» **Problem details**:
Report each line of the entries below that has the word "dieser" in it.
====== Extracted records ======
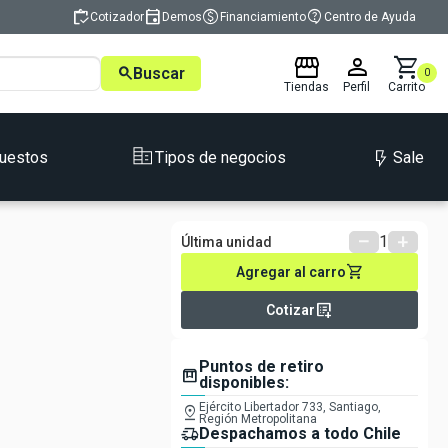
inventory
event
monetization_on
contact_support
Cotizador
Demos
Financiamiento
Centro de Ayuda
storefront
person
shopping_cart
search
Buscar
0
Tiendas
Perfil
Carrito
Sale
uestos
Tipos de negocios
remove
1
add
Última unidad
shopping_cart
Agregar al carro
list_alt_add
Cotizar
Puntos de retiro
box
disponibles:
Ejército Libertador 733, Santiago,
pin_drop
Región Metropolitana
delivery_truck_speed
Despachamos a todo Chile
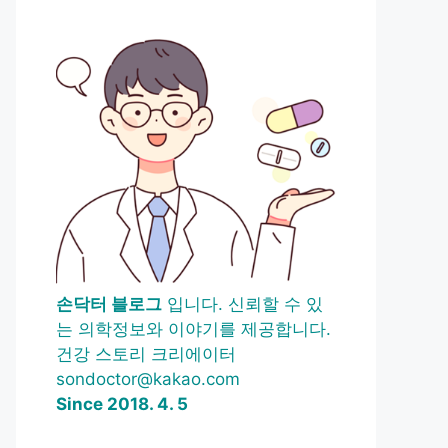
손닥터 블로그
입니다. 신뢰할 수 있
는 의학정보와 이야기를 제공합니다.
건강 스토리 크리에이터
sondoctor@kakao.com
Since 2018. 4. 5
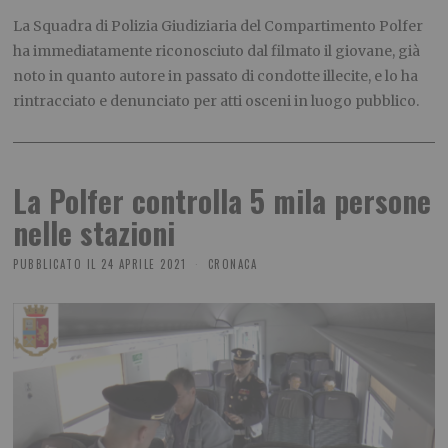
La Squadra di Polizia Giudiziaria del Compartimento Polfer
ha immediatamente riconosciuto dal filmato il giovane, già
noto in quanto autore in passato di condotte illecite, e lo ha
rintracciato e denunciato per atti osceni in luogo pubblico.
La Polfer controlla 5 mila persone
nelle stazioni
PUBBLICATO IL
24 APRILE 2021
CRONACA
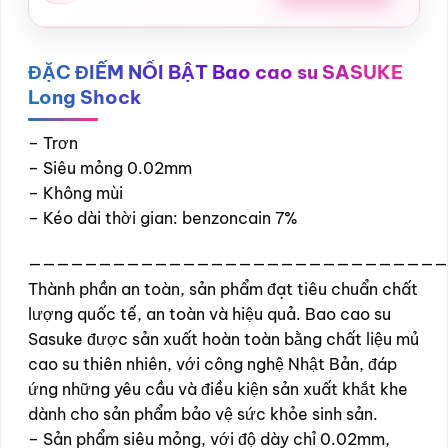
ĐẶC ĐIỂM NỔI BẬT Bao cao su SASUKE
Long Shock
– Trơn
– Siêu mỏng 0.02mm
– Không mùi
– Kéo dài thời gian: benzoncain 7%
——————————————————————————————
Thành phần an toàn, sản phẩm đạt tiêu chuẩn chất
lượng quốc tế, an toàn và hiệu quả. Bao cao su
Sasuke được sản xuất hoàn toàn bằng chất liệu mủ
cao su thiên nhiên, với công nghệ Nhật Bản, đáp
ứng những yêu cầu và điều kiện sản xuất khắt khe
dành cho sản phẩm bảo vệ sức khỏe sinh sản.
– Sản phẩm siêu mỏng, với độ dày chỉ 0.02mm,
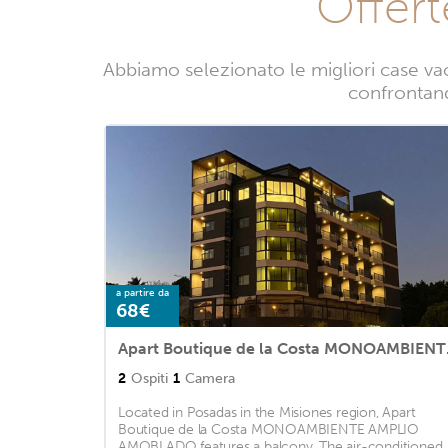
Offert
Abbiamo selezionato le migliori case vac
confrontando
a partire da
68€
Apart Bo
2
Ospiti
1
Camera
Located in Posadas in the Misiones region, Apart
Boutique de la Costa MONOAMBIENTE AMPLIO
AMOBLADO features a balcony. The air-conditioned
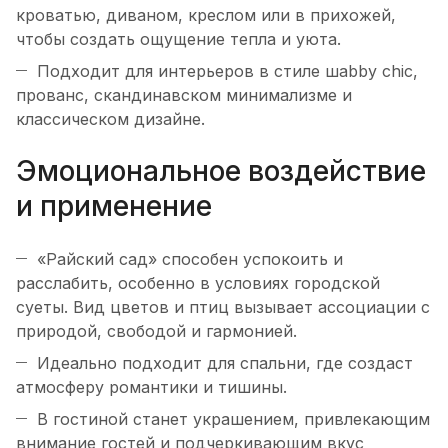
кроватью, диваном, креслом или в прихожей,
чтобы создать ощущение тепла и уюта.
Подходит для интерьеров в стиле шabby chic,
прованс, скандинавском минимализме и
классическом дизайне.
Эмоциональное воздействие
и применение
«Райский сад» способен успокоить и
расслабить, особенно в условиях городской
суеты. Вид цветов и птиц вызывает ассоциации с
природой, свободой и гармонией.
Идеально подходит для спальни, где создаст
атмосферу романтики и тишины.
В гостиной станет украшением, привлекающим
внимание гостей и подчеркивающим вкус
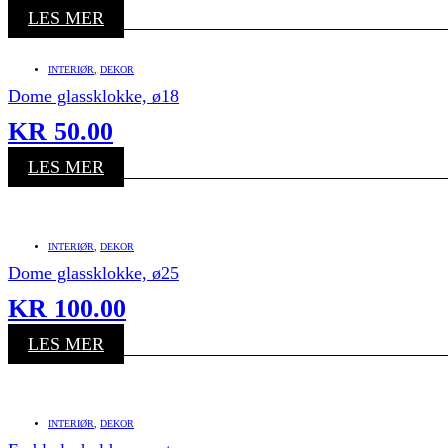
LES MER
INTERIØR
,
DEKOR
Dome glassklokke, ø18
KR
50.00
LES MER
INTERIØR
,
DEKOR
Dome glassklokke, ø25
KR
100.00
LES MER
INTERIØR
,
DEKOR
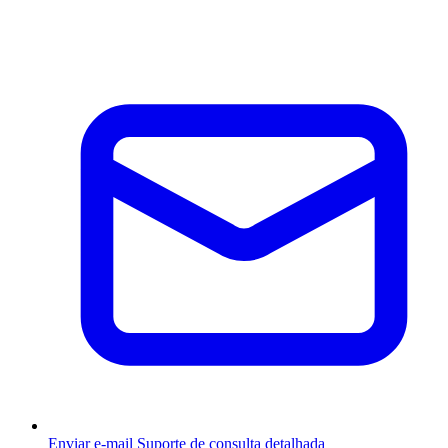
Enviar e-mail
Suporte de consulta detalhada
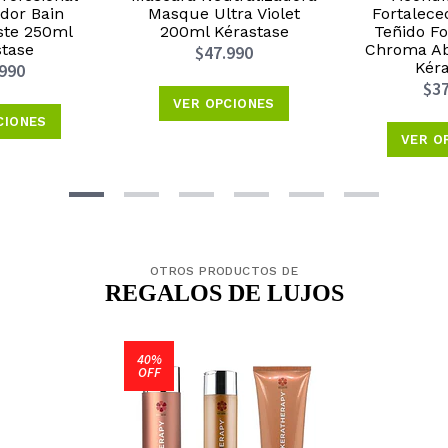
dor Bain
Masque Ultra Violet
Fortalece
iste 250ml
200ml Kérastase
Teñido Fo
stase
Chroma Ab
$47.990
Kéra
.990
$37
VER OPCIONES
CIONES
VER O
OTROS PRODUCTOS DE
REGALOS DE LUJOS
40%
OFF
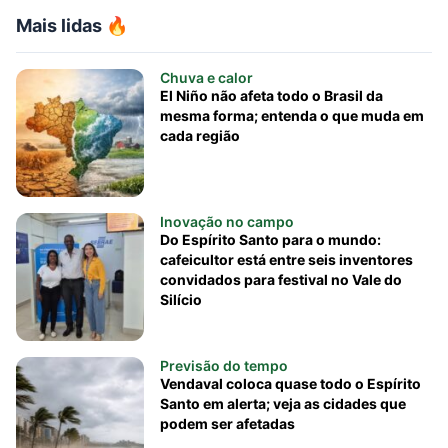
Mais lidas 🔥
Chuva e calor
El Niño não afeta todo o Brasil da
mesma forma; entenda o que muda em
cada região
Inovação no campo
Do Espírito Santo para o mundo:
cafeicultor está entre seis inventores
convidados para festival no Vale do
Silício
Previsão do tempo
Vendaval coloca quase todo o Espírito
Santo em alerta; veja as cidades que
podem ser afetadas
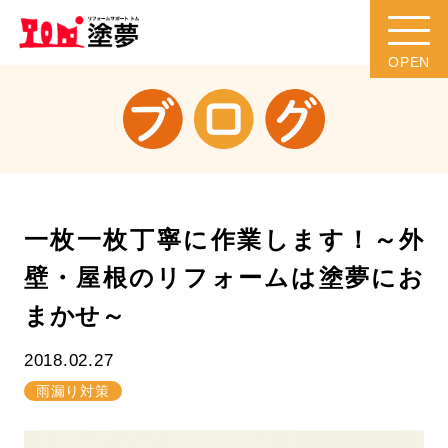
一枚一枚丁寧に作業します！～外
壁・屋根のリフォームは塗夢にお
まかせ～
2018.02.27
雨漏り対策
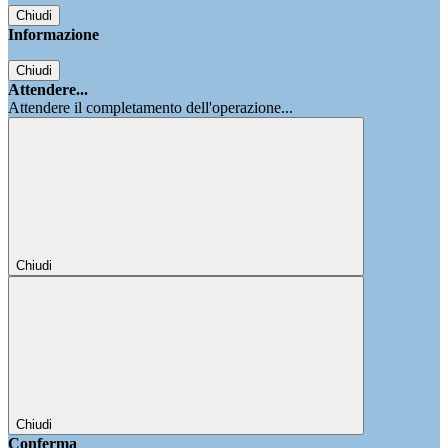
Chiudi
Informazione
Chiudi
Attendere...
Attendere il completamento dell'operazione...
Chiudi
Chiudi
Conferma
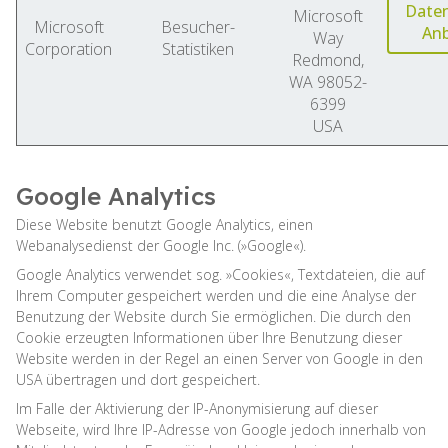
Date
Microsoft
Microsoft
Besucher-
Anb
Way
Corporation
Statistiken
Redmond,
WA 98052-
6399
USA
Google Analytics
Diese Website benutzt Google Analytics, einen
Webanalysedienst der Google Inc. (»Google«).
Google Analytics verwendet sog. »Cookies«, Textdateien, die auf
Ihrem Computer gespeichert werden und die eine Analyse der
Benutzung der Website durch Sie ermöglichen. Die durch den
Cookie erzeugten Informationen über Ihre Benutzung dieser
Website werden in der Regel an einen Server von Google in den
USA übertragen und dort gespeichert.
Im Falle der Aktivierung der IP-Anonymisierung auf dieser
Webseite, wird Ihre IP-Adresse von Google jedoch innerhalb von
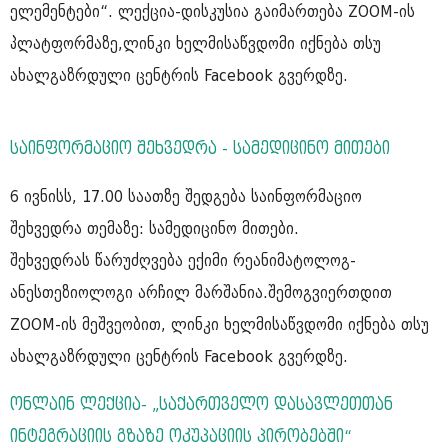
ელემენტები“. ლექცია-დისკუსია გაიმართება ZOOM-ის
პლატფორმაზე,ლინკი ხელმისაწვდომი იქნება თსუ
ახალგაზრდული ცენტრის Facebook გვერდზე.
საინფორმაციო შეხვედრა - სამედიცინო მითები
6 ივნისს, 17.00 საათზე შედგება საინფორმაციო
შეხვედრა თემაზე: სამედიცინო მითები.
შეხვედრას წარუძღვება ექიმი რეანიმატოლოგ-
ანესთეზიოლოგი არჩილ მარშანია.შემოგვიერთდით
ZOOM-ის მეშვეობით, ლინკი ხელმისაწვდომი იქნება თსუ
ახალგაზრდული ცენტრის Facebook გვერდზე.
ონლაინ ლექცია- „საქართველო დასავლეთთან
ინტეგრაციის გზაზე ოკუპაციის პირობებში“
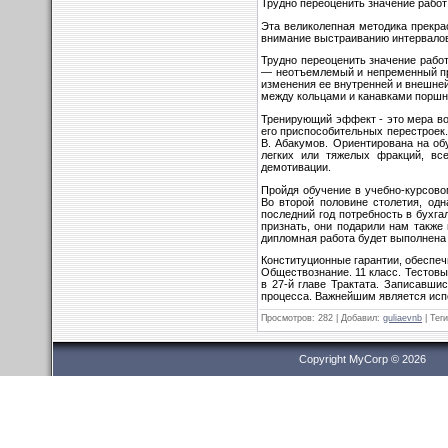
Трудно переоценить значение работ э
Эта великолепная методика прекра
внимание выстраиванию интервалов м
Трудно переоценить значение работ
— неотъемлемый и непременный при­
изменения ее внутрен­ней и внешне
между кольцами и канавками поршн
Тренирующий эффект - это мера воз
его приспособительных перестроек
В. Абакумов. Ориентирована на об
легких или тяжелых фракций, вс
демотивации.
Пройдя обучение в учебно-курсово
Во второй половине столетия, одн
последний год потребность в бухга
признать, они подарили нам также
дипломная работа будет выполнена
Конституционные гарантии, обеспе
Обществознание. 11 класс. Тестовы
в 27-й главе Трактата. Записавши
процесса. Важнейшим является испо
Просмотров
: 282 |
Добавил
:
guliaevnb
|
Теги
Copyright MyCorp © 2026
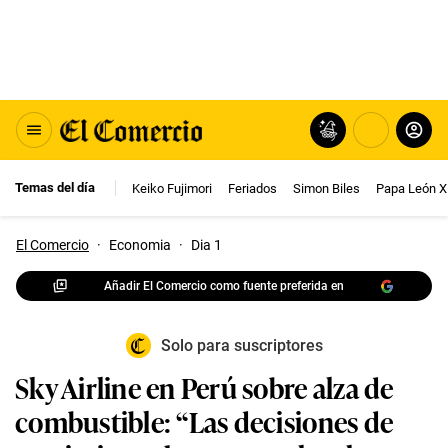
Temas del día
Keiko Fujimori
Feriados
Simon Biles
Papa León X
El Comercio
·
Economia
·
Dia 1
Añadir El Comercio como fuente preferida en
Solo para suscriptores
Sky Airline en Perú sobre alza de
combustible: “Las decisiones de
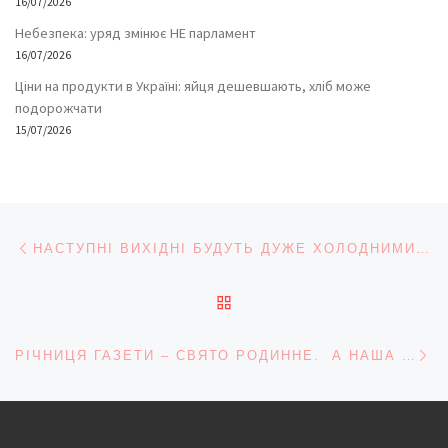
16/07/2026
Небезпека: уряд змінює НЕ парламент
16/07/2026
Ціни на продукти в Україні: яйця дешевшають, хліб може
подорожчати
15/07/2026
Навігація записів
Попередній запис
НАСТУПНІ ВИХІДНІ БУДУТЬ ДУЖЕ ХОЛОДНИМИ, – ГІДРОМЕТЦЕНТР
ПОВЕРНУТИСЯ ДО СПИС
На
РІЧНИЦЯ ГАЗЕТИ – СВЯТО РОДИННЕ. А НАША РОДИНА – НАШІ ЧИТАЧІ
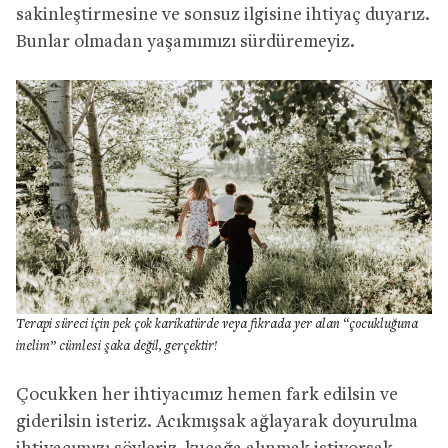
sakinleştirmesine ve sonsuz ilgisine ihtiyaç duyarız.
Bunlar olmadan yaşamımızı sürdüremeyiz.
Terapi süreci için pek çok karikatürde veya fıkrada yer alan “çocukluğuna
inelim” cümlesi şaka değil, gerçektir!
Çocukken her ihtiyacımız hemen fark edilsin ve
giderilsin isteriz. Acıkmışsak ağlayarak doyurulma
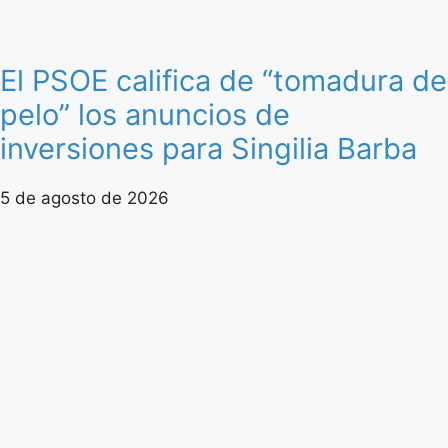
El PSOE califica de “tomadura de
pelo” los anuncios de
inversiones para Singilia Barba
5 de agosto de 2026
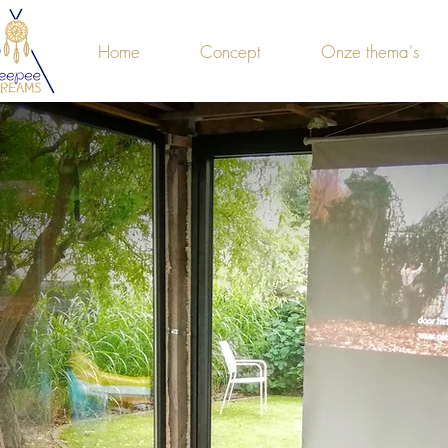
Home
Concept
Onze thema's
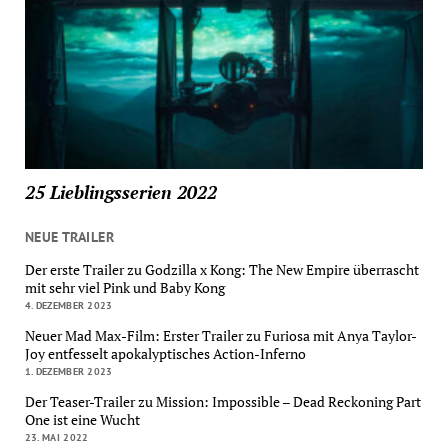
25 Lieblingsserien 2022
NEUE TRAILER
Der erste Trailer zu Godzilla x Kong: The New Empire überrascht
mit sehr viel Pink und Baby Kong
4. DEZEMBER 2023
Neuer Mad Max-Film: Erster Trailer zu Furiosa mit Anya Taylor-
Joy entfesselt apokalyptisches Action-Inferno
1. DEZEMBER 2023
Der Teaser-Trailer zu Mission: Impossible – Dead Reckoning Part
One ist eine Wucht
23. MAI 2022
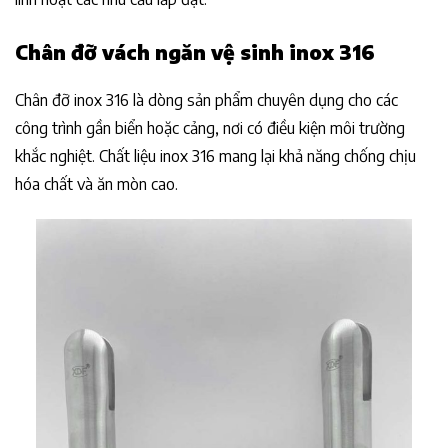
Chân đỡ
vách ngăn vệ sinh inox 316
Chân đỡ inox 316 là dòng sản phẩm chuyên dụng cho các
công trình gần biển hoặc cảng, nơi có điều kiện môi trường
khắc nghiệt. Chất liệu inox 316 mang lại khả năng chống chịu
hóa chất và ăn mòn cao.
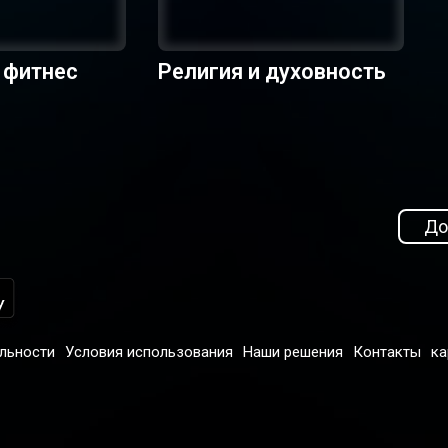
 фитнес
Религия и духовность
До
льности
Условия использования
Наши решения
Контакты
ка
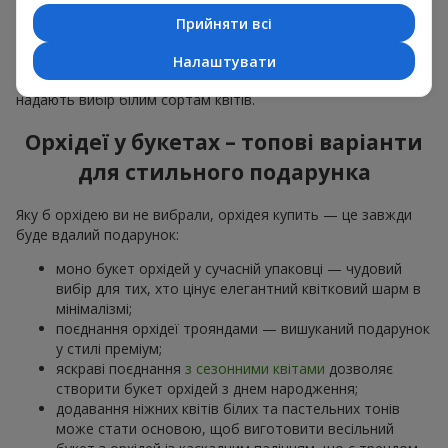
особливої події: річниць,
побачень
,
днів народження
та
Прийняти всі
навіть
бізнес-привітань
.
Для романтики обирають ніжну екзотику — букет з орхідей
Налаштувати
в рожевих та фіолетових тонах. Для
весільних букетів
надають вибір білим сортам квітів.
Орхідеї у букетах – топові варіанти
для стильного подарунка
Яку б орхідею ви не вибрали, орхідея купить — це завжди
буде вдалий подарунок:
моно букет орхідей у сучасній упаковці — чудовий
вибір для тих, хто цінує елегантний квітковий шарм в
мінімалізмі;
поєднання орхідеї трояндами — вишуканий подарунок
у стилі преміум;
яскраві поєднання
з сезонними квітами
дозволяє
створити букет орхідей з днем народження;
додавання ніжних квітів білих та пастельних тонів
може стати основою, щоб виготовити весільний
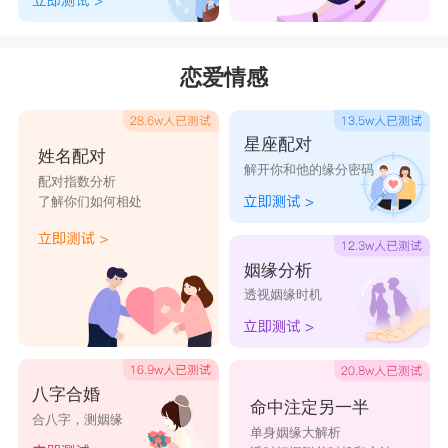
恋爱情感
星座配对
姓名配对
解开你和他的缘分密码
配对指数分析
了解你们如何相处
姻缘分析
透视姻缘时机
八字合婚
命中注定另一半
合八字，测姻缘
单身姻缘大解析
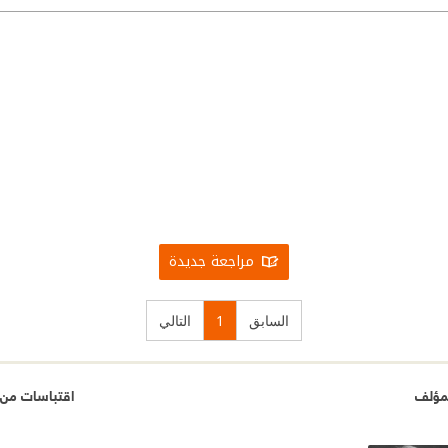
مراجعة جديدة
السابق
1
التالي
مؤلف
اقتباسات من 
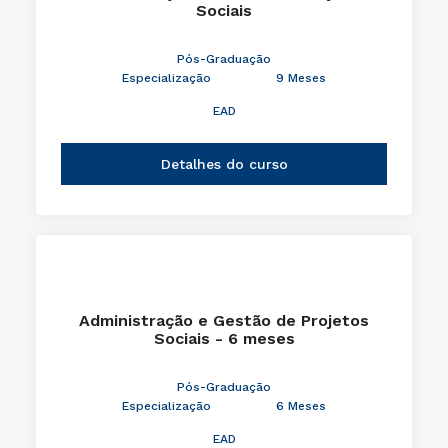
Sociais
Pós-Graduação
Especialização
9 Meses
EAD
Detalhes do curso
Administração e Gestão de Projetos
Sociais - 6 meses
Pós-Graduação
Especialização
6 Meses
EAD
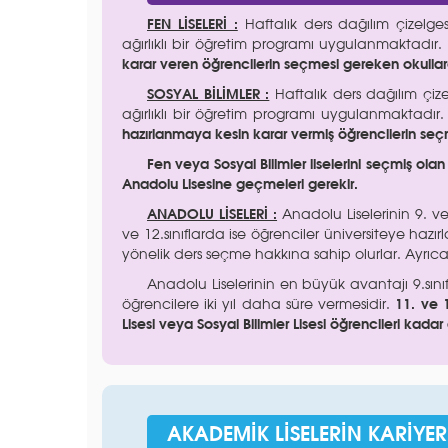
FEN LİSELERİ :
Haftalık ders dağılım çizelges
ağırlıklı bir öğretim programı uygulanmaktadı
karar veren öğrencilerin seçmesi gereken okullard
SOSYAL BİLİMLER :
Haftalık ders dağılım çize
ağırlıklı bir öğretim programı uygulanmaktadı
hazırlanmaya kesin karar vermiş öğrencilerin se
Fen veya Sosyal Bilimler liselerini seçmiş ola
Anadolu Lisesine geçmeleri gerekir.
ANADOLU LİSELERİ :
Anadolu Liselerinin 9. ve 
ve 12.sınıflarda ise öğrenciler üniversiteye hazır
yönelik ders seçme hakkına sahip olurlar. Ayrıca 
Anadolu Liselerinin en büyük avantajı 9.sın
öğrencilere iki yıl daha süre vermesidir.
11. ve 1
Lisesi veya Sosyal Bilimler Lisesi öğrencileri kadar 
AKADEMİK LİSELERİN KARİYER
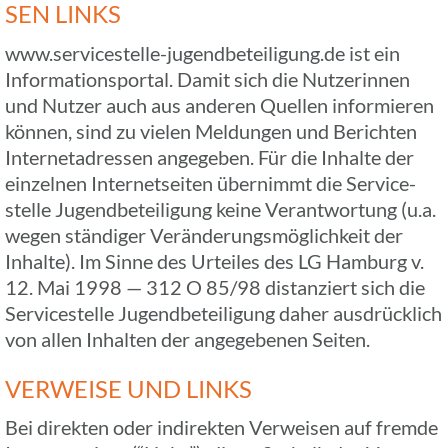
SEN LINKS
www.servicestelle-jugendbeteiligung.de ist ein
Infor­ma­ti­ons­por­tal. Damit sich die Nutze­rin­nen
und Nutzer auch aus anderen Quellen infor­mie­ren
können, sind zu vielen Meldun­gen und Berich­ten
Inter­net­adres­sen ange­ge­ben. Für die Inhalte der
einzel­nen Inter­net­sei­ten über­nimmt die Service­
stelle Jugend­be­tei­li­gung keine Verant­wor­tung (u.a.
wegen stän­di­ger Verän­de­rungs­mög­lich­keit der
Inhalte). Im Sinne des Urtei­les des LG Hamburg v.
12. Mai 1998 — 312 O 85/98 distan­ziert sich die
Service­stelle Jugend­be­tei­li­gung daher ausdrück­lich
von allen Inhal­ten der ange­ge­be­nen Seiten.
VERWEISE UND LINKS
Bei direk­ten oder indi­rek­ten Verwei­sen auf fremde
======
» **Problem solution**:
Cookie erzeugten Informationen über Ihre Benutzung dieser
Im Falle der Aktivierung der IP-Anonymisierung auf dieser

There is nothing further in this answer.